The residents of the Institute chose to practice “service and self-care” for the month of November. We often observe ourselves struggling to make wise choices when deciding between serving others and taking care of ourselves. Many of us were raised with a strong work ethic that is reinforced by the “gotta get ahead” mentality of American culture, the value placed on sacrifice in Judeo-Christian faiths and the Yogic teaching of selfless service.
Depending on the mental mood, we may find ourselves dwelling in unhealthy thoughts like, “Why should I have to do this? It’s not fair.” or the opposite, “I should do this. I’ll show them how good I am.” Both are based on judging and comparing ourselves to others, and are products of the ego—that persona we have unconsciously developed that compels us to look good in the eyes of others.
Of course, selfless service is a key element of Yoga in action and can be a tremendous source of joy and fulfillment. But it is meant to consider the well-being of everyone—including ourselves, not a form of self-denial. We can be so focused on promoting a successful image to sustain a reputation that we ignore our own needs. After periods of self-denial, we may feel resentful and needy, and react to that by making selfish choices.

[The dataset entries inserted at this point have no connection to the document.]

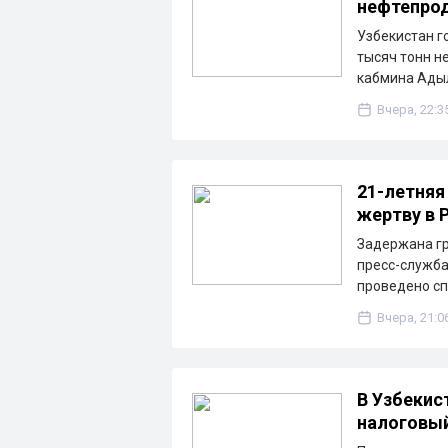
нефтепрод
Узбекистан г
тысяч тонн н
кабмина Ады
Вчера, 22:3
21-летняя
жертву в 
Задержана гр
пресс-служба
проведено с
Вчера, 21:0
В Узбекис
налоговы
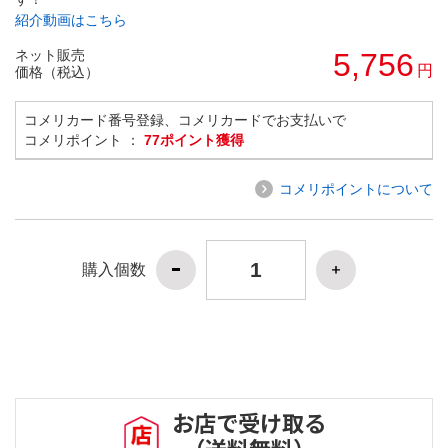
紹介動画はこちら
ネット販売
5,756
円
価格（税込）
コメリカード番号登録、コメリカードでお支払いで
コメリポイント ：
77ポイント獲得
コメリポイントについて
購入個数
お店で受け取る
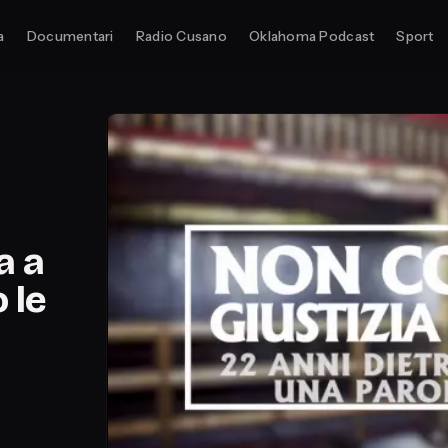
a
Documentari
Radio Cusano
Oklahoma Podcast
Sport
a a
 le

Even when we do think about our needs in a healthy way, it may feel self-indulgent. Contrast that with a baby–an infant never hesitates for a second to express its needs, and quite convincingly. It is so important to remember that taking good care of ourselves is not in conflict with service. It makes it possible to serve with sustained energy, a focused mind and an open heart.
Sri Swami Satchidananda articulates this clearly in his book, The Golden Present: “You yourself should know how much you can give. You cannot give beyond your capacity. If you have done a lot of service that day, and if you are really tired, you should say no. Otherwise you are saying no to your own body or mind.”

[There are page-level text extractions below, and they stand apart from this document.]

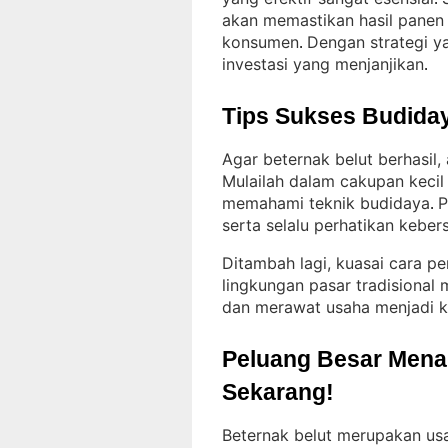
akan memastikan hasil panen
konsumen
Dengan strategi ya
. 
investasi yang menjanjikan
.
Tips Sukses Budiday
Agar beternak belut berhasil,
Mulailah dalam cakupan keci
memahami teknik budidaya
P
. 
serta selalu perhatikan kebers
Ditambah lagi, kuasai cara pe
lingkungan pasar tradisional
dan merawat usaha menjadi k
Peluang Besar Menant
Sekarang!
Beternak belut merupakan us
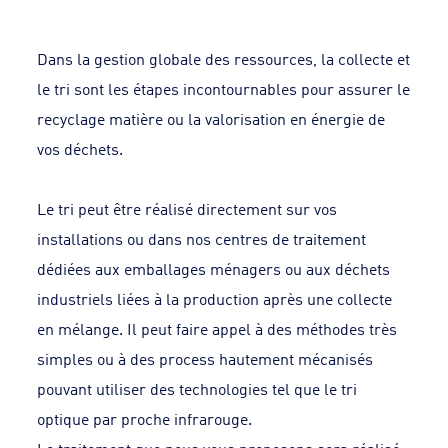
Dans la gestion globale des ressources, la collecte et
le tri sont les étapes incontournables pour assurer le
recyclage matière ou la valorisation en énergie de
vos déchets.
Le tri peut être réalisé directement sur vos
installations ou dans nos centres de traitement
dédiées aux emballages ménagers ou aux déchets
industriels liées à la production après une collecte
en mélange. Il peut faire appel à des méthodes très
simples ou à des process hautement mécanisés
pouvant utiliser des technologies tel que le tri
optique par proche infrarouge.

We can all practice finding a balance between service and self-care so that we don’t go overboard by either giving too much or too little. And, of course, this discernment is aided by a daily meditative practice that builds enough clarity and awareness to catch ourselves falling into overdoing or being self-centered. Observing our habitual tendencies, we can learn to see when we need to show more compassion for ourselves or could reach out more often to lend a hand.
Fortunately, we have countless opportunities to practice service and self-care every day, whether we are driving, listening to a friend, checking out at the grocery store or working with others. Clearly, the best motivation for serving others comes from experiencing for ourselves the feeling of compassion flowing through our hearts, and the natural sense of joy that arises from giving freely. Ultimately, we are all learning, one act of kindness at a time, that loving each other and loving ourselves are actually the same thing.